Start of SUPPLIED ENTRIES

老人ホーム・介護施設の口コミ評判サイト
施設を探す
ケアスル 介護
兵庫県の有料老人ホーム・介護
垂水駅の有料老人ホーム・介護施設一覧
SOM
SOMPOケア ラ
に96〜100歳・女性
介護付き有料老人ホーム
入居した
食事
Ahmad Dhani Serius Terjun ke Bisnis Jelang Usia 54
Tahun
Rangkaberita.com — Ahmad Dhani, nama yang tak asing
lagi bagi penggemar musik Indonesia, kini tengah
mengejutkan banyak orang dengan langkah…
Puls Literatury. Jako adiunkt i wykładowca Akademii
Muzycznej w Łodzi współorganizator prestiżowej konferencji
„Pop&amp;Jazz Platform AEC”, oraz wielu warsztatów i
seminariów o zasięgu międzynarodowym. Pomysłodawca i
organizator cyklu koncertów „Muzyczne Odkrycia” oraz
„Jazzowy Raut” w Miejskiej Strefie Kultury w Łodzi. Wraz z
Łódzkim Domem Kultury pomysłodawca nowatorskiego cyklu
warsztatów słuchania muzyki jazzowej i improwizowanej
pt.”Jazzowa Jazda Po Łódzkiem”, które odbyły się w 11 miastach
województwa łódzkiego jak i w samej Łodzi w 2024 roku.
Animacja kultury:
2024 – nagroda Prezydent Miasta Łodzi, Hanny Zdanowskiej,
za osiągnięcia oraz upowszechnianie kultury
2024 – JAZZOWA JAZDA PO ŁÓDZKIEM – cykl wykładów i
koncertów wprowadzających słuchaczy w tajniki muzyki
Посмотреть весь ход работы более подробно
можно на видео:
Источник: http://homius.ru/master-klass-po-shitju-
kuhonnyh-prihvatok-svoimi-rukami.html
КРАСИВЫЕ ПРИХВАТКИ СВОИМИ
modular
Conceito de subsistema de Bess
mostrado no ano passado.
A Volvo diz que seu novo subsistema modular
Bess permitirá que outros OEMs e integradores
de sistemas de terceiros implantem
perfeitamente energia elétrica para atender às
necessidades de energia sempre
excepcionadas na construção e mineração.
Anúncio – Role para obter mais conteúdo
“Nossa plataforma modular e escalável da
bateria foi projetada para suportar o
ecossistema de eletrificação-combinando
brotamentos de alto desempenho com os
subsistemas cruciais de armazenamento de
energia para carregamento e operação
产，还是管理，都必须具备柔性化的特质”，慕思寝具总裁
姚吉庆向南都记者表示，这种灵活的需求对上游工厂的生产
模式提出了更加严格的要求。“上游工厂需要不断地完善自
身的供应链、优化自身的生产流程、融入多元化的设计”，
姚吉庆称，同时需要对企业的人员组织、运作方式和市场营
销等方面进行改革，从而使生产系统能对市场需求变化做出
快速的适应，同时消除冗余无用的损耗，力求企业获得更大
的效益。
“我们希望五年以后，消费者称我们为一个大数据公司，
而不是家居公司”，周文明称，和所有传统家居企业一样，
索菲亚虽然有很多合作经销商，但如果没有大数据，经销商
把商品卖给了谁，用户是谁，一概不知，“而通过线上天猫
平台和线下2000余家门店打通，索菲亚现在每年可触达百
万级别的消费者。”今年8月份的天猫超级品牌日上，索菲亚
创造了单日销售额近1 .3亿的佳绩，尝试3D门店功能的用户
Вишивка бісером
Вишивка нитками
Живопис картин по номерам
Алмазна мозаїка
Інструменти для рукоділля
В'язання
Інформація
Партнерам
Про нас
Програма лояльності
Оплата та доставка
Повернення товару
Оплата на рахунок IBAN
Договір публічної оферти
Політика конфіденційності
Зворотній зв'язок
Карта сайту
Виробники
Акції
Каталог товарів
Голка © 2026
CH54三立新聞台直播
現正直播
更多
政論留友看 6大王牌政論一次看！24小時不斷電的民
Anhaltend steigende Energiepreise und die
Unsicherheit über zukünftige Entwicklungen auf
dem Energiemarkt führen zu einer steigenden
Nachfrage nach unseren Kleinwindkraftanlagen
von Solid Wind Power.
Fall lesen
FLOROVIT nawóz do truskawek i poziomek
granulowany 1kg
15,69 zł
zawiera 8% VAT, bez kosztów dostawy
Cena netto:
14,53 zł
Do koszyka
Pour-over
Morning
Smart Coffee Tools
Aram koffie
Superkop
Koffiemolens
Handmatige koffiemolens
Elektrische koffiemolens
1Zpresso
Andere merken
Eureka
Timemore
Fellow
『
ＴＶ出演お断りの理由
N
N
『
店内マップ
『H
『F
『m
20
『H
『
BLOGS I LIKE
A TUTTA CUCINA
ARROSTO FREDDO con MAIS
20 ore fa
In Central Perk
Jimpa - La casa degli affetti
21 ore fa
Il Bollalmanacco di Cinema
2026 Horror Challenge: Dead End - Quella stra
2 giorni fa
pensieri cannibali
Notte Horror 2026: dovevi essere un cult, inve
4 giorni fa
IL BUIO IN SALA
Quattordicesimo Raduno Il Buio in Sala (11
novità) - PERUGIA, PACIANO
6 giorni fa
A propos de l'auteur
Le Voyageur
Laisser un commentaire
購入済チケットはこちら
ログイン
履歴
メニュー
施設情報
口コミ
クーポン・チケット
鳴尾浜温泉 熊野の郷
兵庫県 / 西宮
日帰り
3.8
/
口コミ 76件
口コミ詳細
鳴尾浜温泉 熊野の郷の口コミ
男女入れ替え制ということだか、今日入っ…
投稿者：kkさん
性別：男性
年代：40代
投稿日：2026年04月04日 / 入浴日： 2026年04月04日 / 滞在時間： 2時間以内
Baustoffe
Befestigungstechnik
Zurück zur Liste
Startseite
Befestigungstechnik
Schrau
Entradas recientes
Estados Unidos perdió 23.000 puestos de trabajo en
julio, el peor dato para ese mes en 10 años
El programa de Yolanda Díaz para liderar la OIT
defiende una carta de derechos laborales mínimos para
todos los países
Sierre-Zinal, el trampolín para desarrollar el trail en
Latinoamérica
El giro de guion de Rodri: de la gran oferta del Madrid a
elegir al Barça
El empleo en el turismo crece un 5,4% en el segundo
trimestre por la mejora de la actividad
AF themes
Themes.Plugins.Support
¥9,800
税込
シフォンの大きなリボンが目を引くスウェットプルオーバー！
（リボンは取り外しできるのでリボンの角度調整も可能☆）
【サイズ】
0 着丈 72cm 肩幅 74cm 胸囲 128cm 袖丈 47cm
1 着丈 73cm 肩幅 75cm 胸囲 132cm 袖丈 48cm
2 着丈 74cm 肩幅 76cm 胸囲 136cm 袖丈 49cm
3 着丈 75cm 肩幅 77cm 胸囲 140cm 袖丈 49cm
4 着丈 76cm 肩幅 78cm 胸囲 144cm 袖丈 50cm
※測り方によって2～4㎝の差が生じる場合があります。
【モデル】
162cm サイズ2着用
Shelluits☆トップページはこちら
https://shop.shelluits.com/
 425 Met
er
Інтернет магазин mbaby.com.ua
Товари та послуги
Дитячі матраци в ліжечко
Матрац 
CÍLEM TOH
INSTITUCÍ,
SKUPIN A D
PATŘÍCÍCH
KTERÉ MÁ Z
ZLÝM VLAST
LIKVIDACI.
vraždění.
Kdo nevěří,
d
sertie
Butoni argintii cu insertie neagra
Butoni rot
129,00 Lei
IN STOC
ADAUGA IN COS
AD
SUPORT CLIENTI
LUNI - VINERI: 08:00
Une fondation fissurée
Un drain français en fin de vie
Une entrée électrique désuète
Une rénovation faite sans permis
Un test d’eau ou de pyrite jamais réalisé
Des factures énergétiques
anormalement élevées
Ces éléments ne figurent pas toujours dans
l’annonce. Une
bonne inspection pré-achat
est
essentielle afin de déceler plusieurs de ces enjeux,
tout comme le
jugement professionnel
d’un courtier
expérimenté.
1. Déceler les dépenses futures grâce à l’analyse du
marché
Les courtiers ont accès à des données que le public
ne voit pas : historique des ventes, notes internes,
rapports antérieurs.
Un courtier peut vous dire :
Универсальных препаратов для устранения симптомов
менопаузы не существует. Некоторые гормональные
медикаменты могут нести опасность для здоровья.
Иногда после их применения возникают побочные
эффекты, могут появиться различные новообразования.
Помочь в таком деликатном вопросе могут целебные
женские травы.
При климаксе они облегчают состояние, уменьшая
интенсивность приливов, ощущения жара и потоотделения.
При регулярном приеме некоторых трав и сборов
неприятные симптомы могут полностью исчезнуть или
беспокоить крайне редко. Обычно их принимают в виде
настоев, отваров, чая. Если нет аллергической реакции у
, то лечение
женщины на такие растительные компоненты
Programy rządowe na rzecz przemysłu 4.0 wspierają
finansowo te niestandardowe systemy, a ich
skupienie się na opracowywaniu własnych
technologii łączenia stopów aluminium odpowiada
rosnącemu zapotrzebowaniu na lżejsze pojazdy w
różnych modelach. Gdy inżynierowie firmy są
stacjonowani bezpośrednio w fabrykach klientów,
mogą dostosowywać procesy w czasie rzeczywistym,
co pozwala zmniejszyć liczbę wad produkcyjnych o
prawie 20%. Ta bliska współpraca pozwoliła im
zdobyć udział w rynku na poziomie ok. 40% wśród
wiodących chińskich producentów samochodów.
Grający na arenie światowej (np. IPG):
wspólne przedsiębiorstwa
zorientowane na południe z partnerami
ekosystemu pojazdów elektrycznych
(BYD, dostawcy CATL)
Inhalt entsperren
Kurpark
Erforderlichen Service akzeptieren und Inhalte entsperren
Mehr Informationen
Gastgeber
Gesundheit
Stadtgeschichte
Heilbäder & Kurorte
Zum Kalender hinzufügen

End of SUPPLIED ENTRIES

Reproduce exactly the section above that begins at the line containing "finansowo te niestandardowe systemy, a ich" and ends at the line containing "stacjonowani bezpośrednio w", leaving out all other lines.

# ANSWER BOX
finansowo te niestandardowe systemy, a ich
skupienie się na opracowywaniu własnych
technologii łączenia stopów aluminium odpowiada
rosnącemu zapotrzebowaniu na lżejsze pojazdy w
różnych modelach. Gdy inżynierowie firmy są
stacjonowani bezpośrednio w fabrykach klientów,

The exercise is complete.